Anything attached to the usb works and even worse, if I attach something to the USB3 port the system HANGS. The funny thing is that booting with a SystemRescue CD  pen drive USB works like a charm (!) Google said tha error 110 is power loss but I have remove the battery and have test in all the usb ports without luck. I have also test with every combination of usb drivers to factor that out without luck. Moreover, I have also disable the camera and eSATA from the BIOS. Not suere what more I can test. 

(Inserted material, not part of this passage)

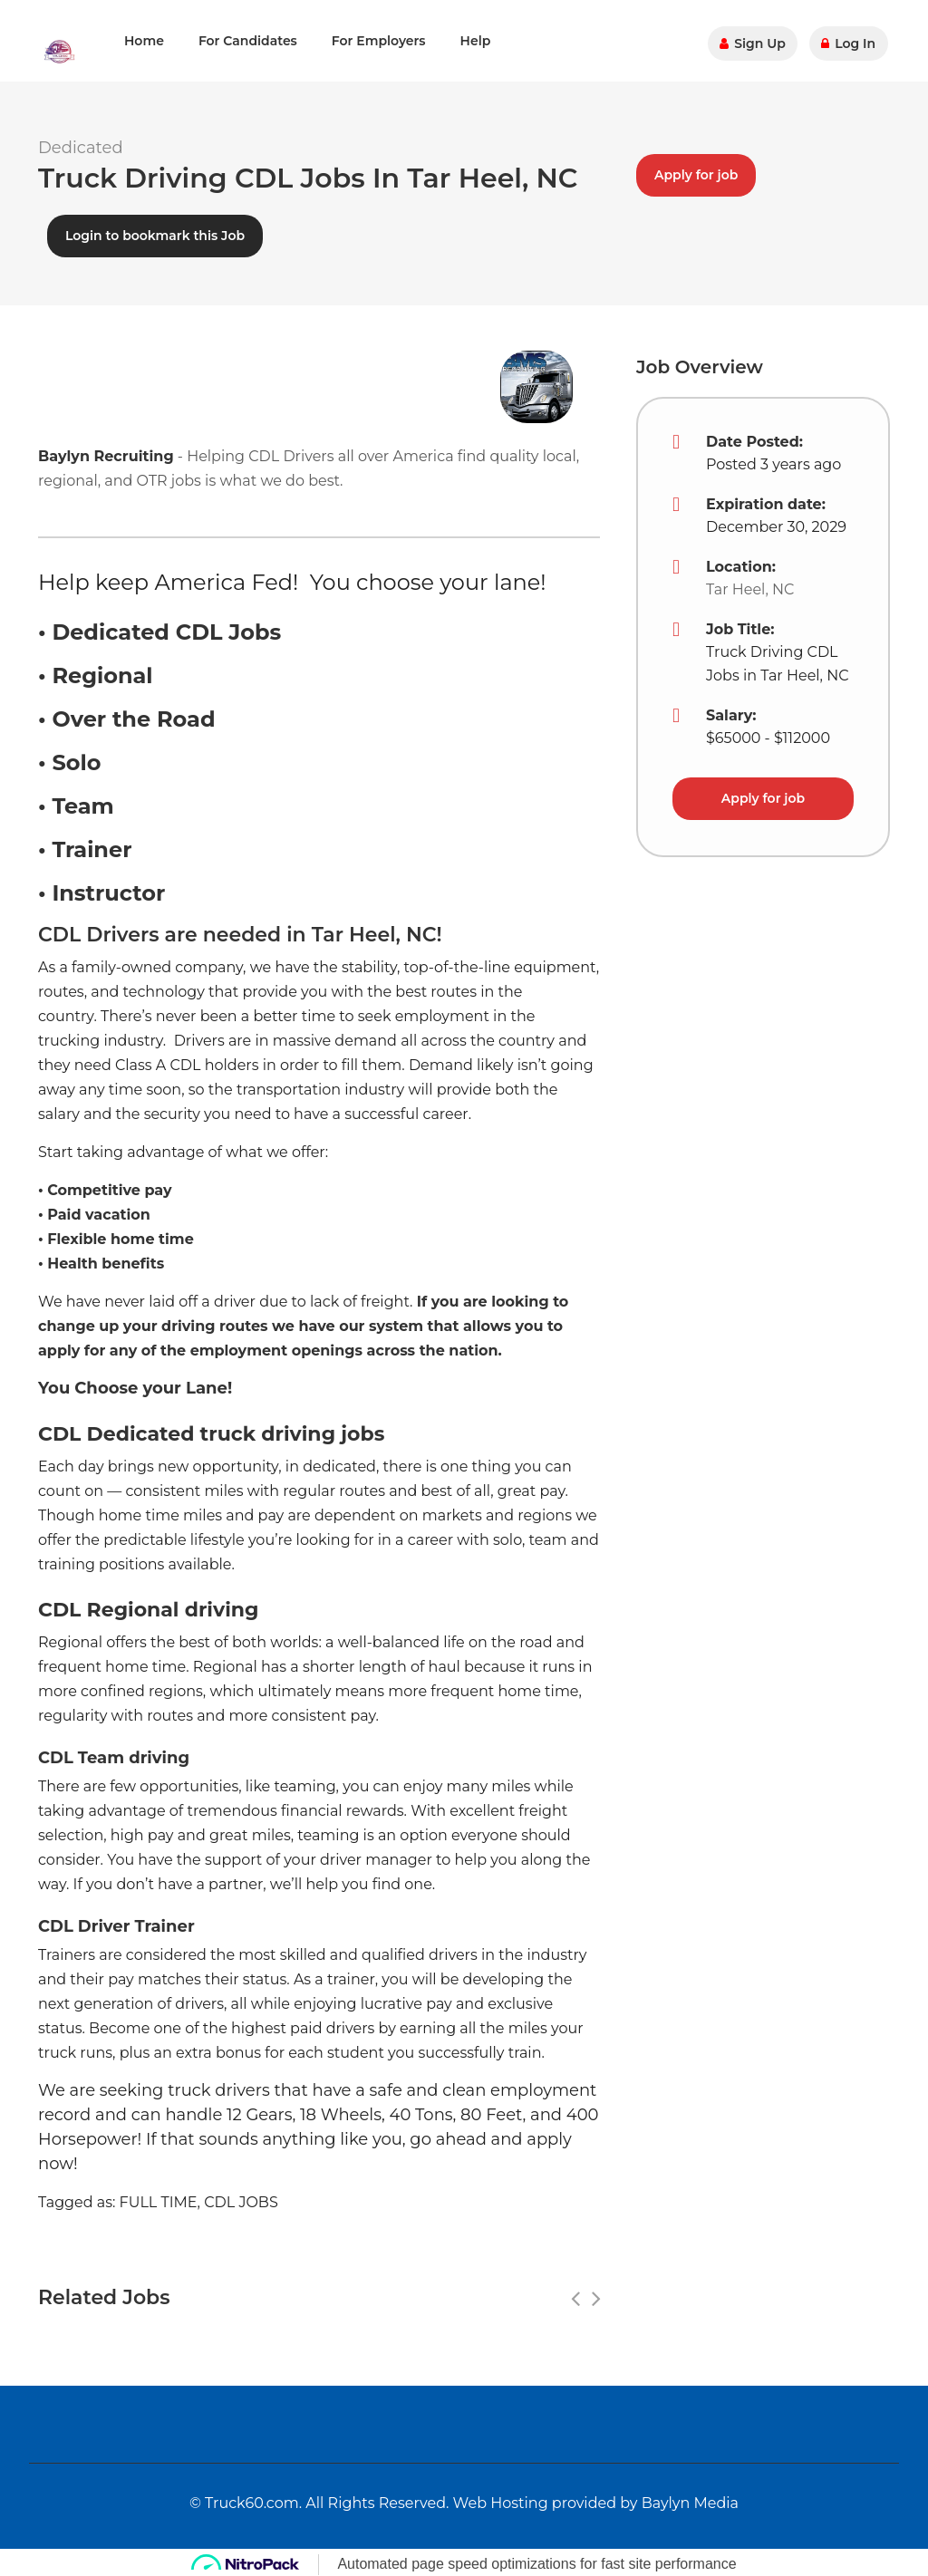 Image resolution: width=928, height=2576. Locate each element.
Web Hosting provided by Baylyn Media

Any idea of what is happening? 

Thanks in advance.

----------

## Naib

Does the sysrescuecd use a usb3 driver?

If it does try using the same kernel version as the sysrescue

----------

## kernelOfTruth

http://stackoverflow.com/questions/13653692/device-descriptor-read-64-error-110

How's the PSU ?

are all cables properly connected to the Motherboard ?

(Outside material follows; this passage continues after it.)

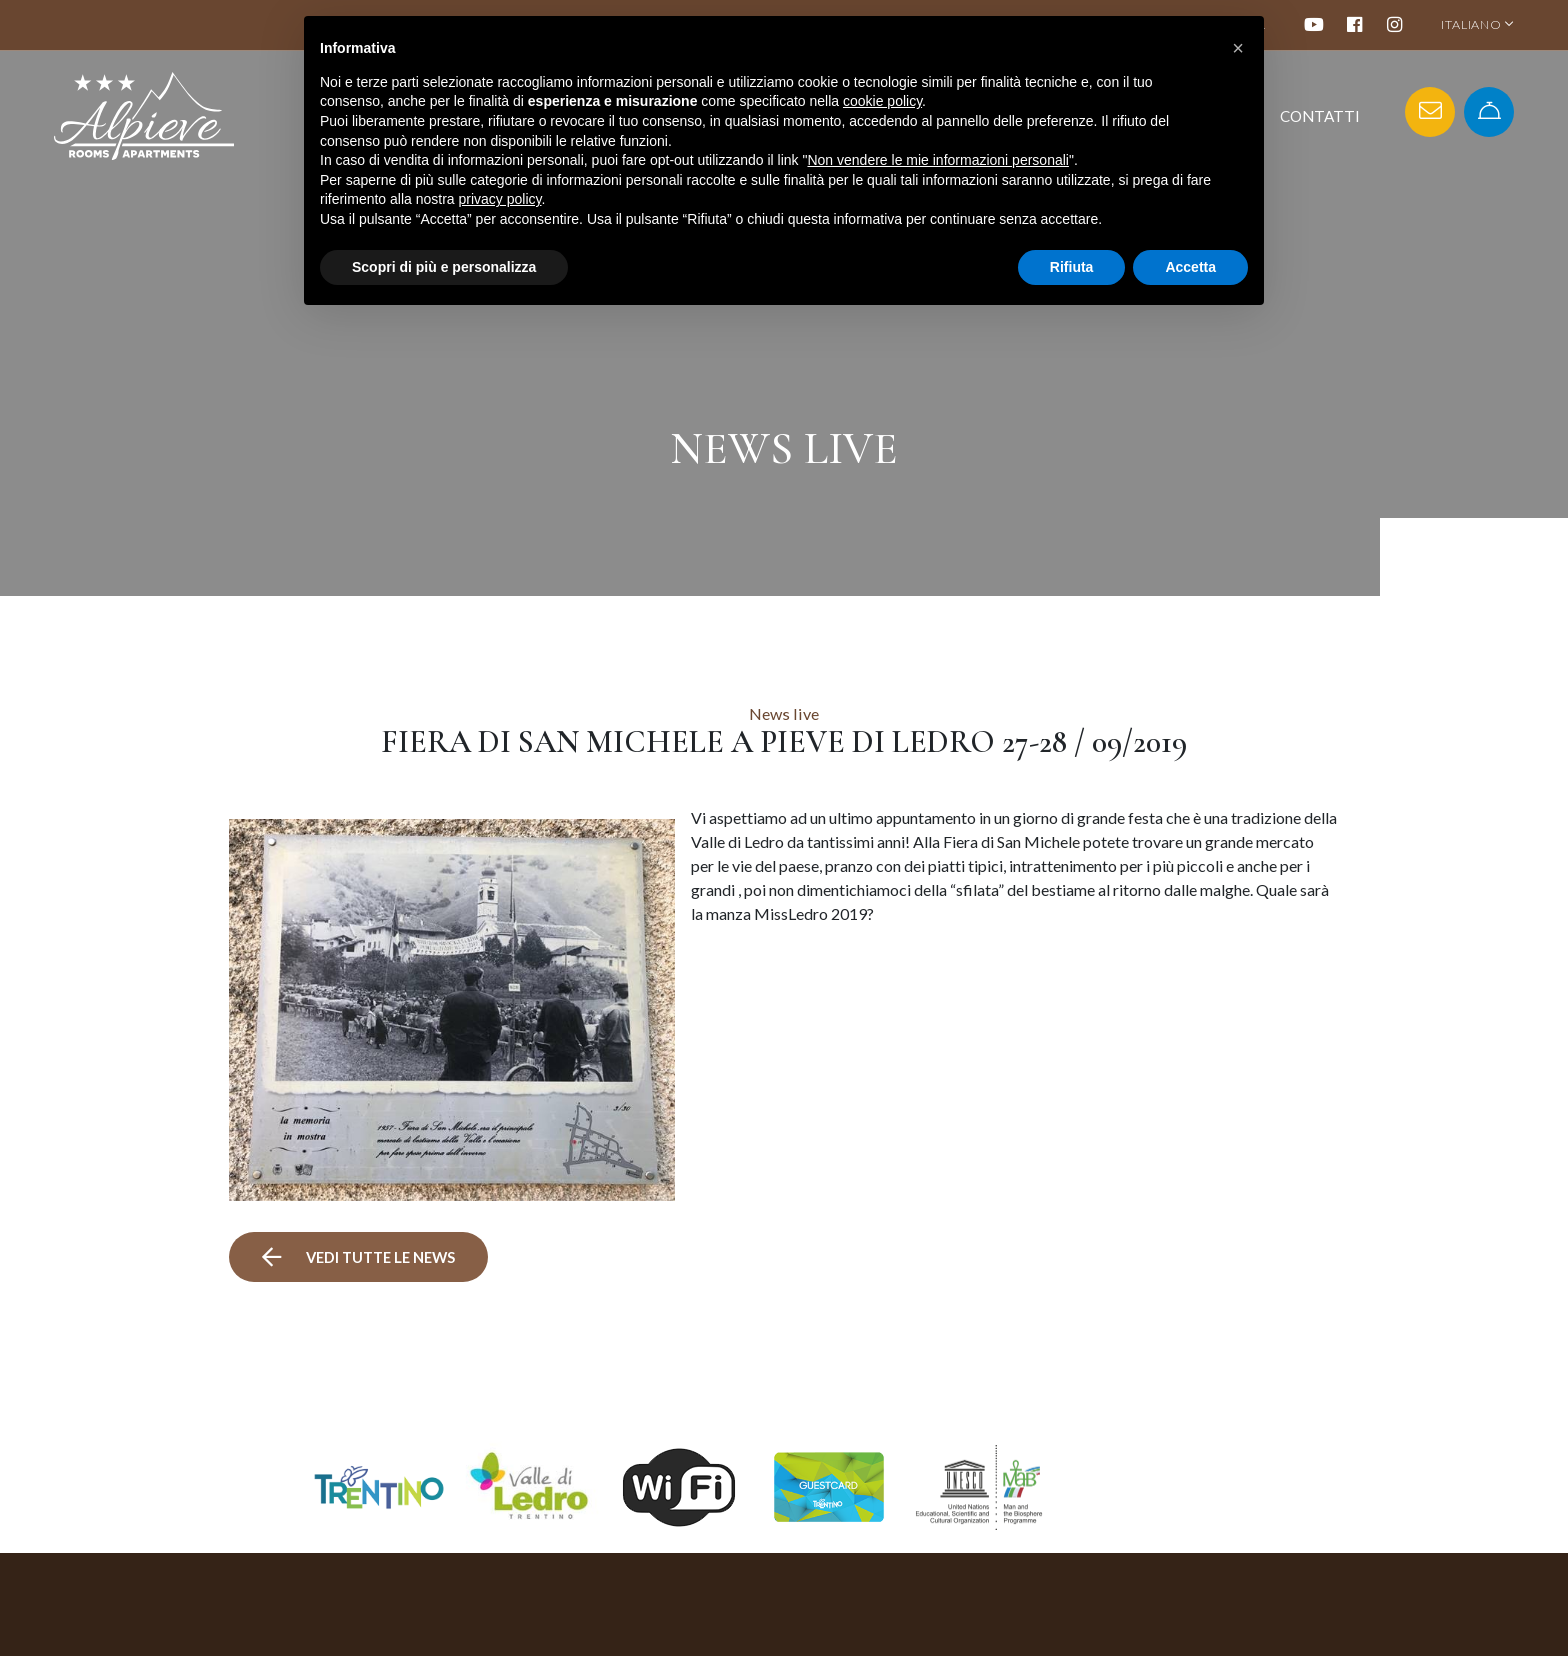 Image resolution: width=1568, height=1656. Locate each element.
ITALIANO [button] (1477, 24)
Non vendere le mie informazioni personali (937, 160)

if it's a front bay - the cable is connected correctly ?

----------

## Ant P.

I had the same problem a few days ago - USB keyboard in a USB3 port worked fine in BIOS and sysresccd with 3.18 kernel, but not in gentoo with 4.1.11. Swapping it for another keyboard worked too.

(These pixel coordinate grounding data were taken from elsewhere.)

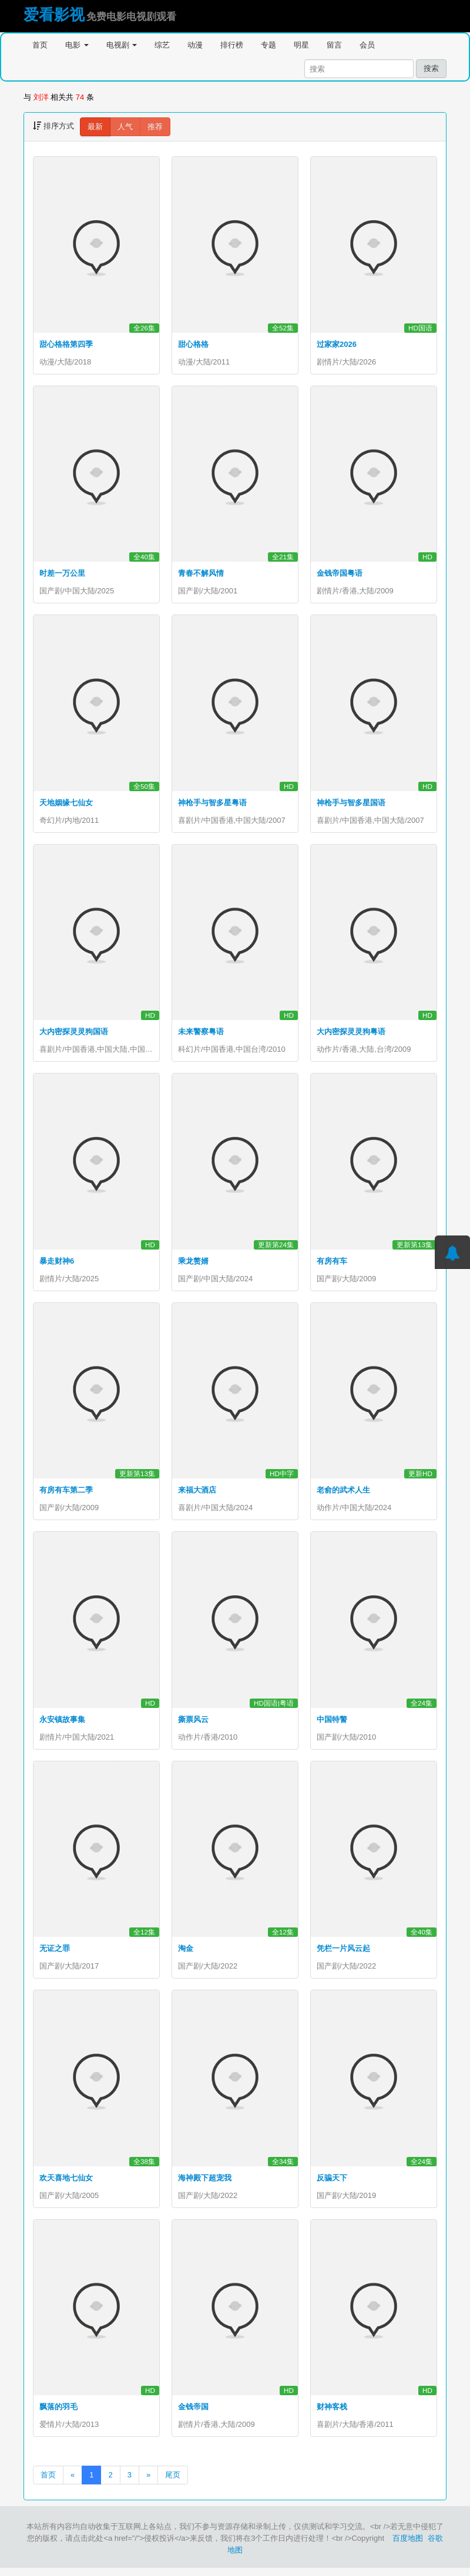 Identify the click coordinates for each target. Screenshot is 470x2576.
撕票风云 (193, 1724)
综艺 (162, 44)
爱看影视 (54, 14)
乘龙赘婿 (193, 1264)
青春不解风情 (201, 573)
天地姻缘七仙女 (66, 803)
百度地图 (407, 2546)
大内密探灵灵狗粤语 (351, 1033)
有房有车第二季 (66, 1494)
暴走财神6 (56, 1264)
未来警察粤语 (201, 1033)
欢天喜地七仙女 (66, 2184)
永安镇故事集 (62, 1724)
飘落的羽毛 (58, 2414)
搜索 (431, 68)
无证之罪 (54, 1954)
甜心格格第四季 (66, 344)
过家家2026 (337, 344)
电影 (77, 44)
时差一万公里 (62, 573)
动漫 (195, 44)
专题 (268, 44)
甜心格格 (193, 344)
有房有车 (332, 1264)
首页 (40, 44)
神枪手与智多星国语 (351, 803)
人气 (125, 126)
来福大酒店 (197, 1494)
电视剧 (121, 44)
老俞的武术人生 (343, 1494)
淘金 (185, 1954)
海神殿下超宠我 (204, 2184)
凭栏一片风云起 (343, 1954)
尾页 (172, 2483)
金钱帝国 (193, 2414)
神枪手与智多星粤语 (212, 803)
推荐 (155, 126)
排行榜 (231, 44)
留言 (334, 44)
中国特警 (332, 1724)
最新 (95, 126)
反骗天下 (332, 2184)
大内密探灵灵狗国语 (73, 1033)
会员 (367, 44)
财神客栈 (332, 2414)
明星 (301, 44)
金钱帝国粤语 (339, 573)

So much for it being a "Universal" bus...

----------

## cruzki123

 *Naib wrote:*   

> Does the sysrescuecd use a usb3 driver?
> 
> If it does try using the same kernel version as the sysrescue

 

Thanks for the answer.

No, I have use a USB key attached to a USB2 port.

Do you know if there are any documentation on how to extract the kernel configuration from the SysRescueCD? Another possibility is to extract/install the same kernel. Thanks in advance.

----------

## cruzki123

 *kernelOfTruth wrote:*   

> http://stackoverflow.com/questions/13653692/device-descriptor-read-64-error-110
> 
> How's the PSU ?
> 
> are all cables properly connected to the Motherboard ?
> ...

 

Thanks for the answer. 

It is a laptop. As I have said, USB ports works perfectly if I boot from a USB key with SystemRescue CD, so I think that it is a kernel configuration problem, not a hardware problem.

----------

## krinn

I have fail here, let's see if i could fail twice  :Smile: 

----------

## cruzki123

 *krinn wrote:*   

> I have fail here, let's see if i could fail twice 

 

Thanks for the answer but I do not think that this is the problem. Booting from a pen drive with SystemRescue CD the usb ports works perfectly. I am almost 99.9999% sure that this is a kernel configuration problem.

----------

## krinn

 *cruzki123 wrote:*   

> I am almost 99.9999% sure that this is a kernel configuration problem.

 

LOL so i had fail twice  :Very Happy: 

The link i gave you will show i have suggest a link to the user to fix its issue.

That suggested link is to a thread where user had trouble with usb, and troubles were fix by adding missing option in its kernel.

Isn't what you were asking, possible solve to missing kernel option that may bug your usb?

----------

## cruzki123

 *krinn wrote:*   

>  *cruzki123 wrote:*   I am almost 99.9999% sure that this is a kernel configuration problem. 
> 
> LOL so i had fail twice 
> 
> The link i gave you will show i have suggest a link to the user to fix its issue.
> ...

 

Yeah, in the "other" post it is put a kernel option to set  :Razz:  a little complicate  :Razz:  In any case, it did not work  :Sad: 

----------

## cruzki123

I have finally solve the problem compiling a kernel using as a template the configuration file from the SystemRescueCD's kernel.

Thanks to all for your answers

----------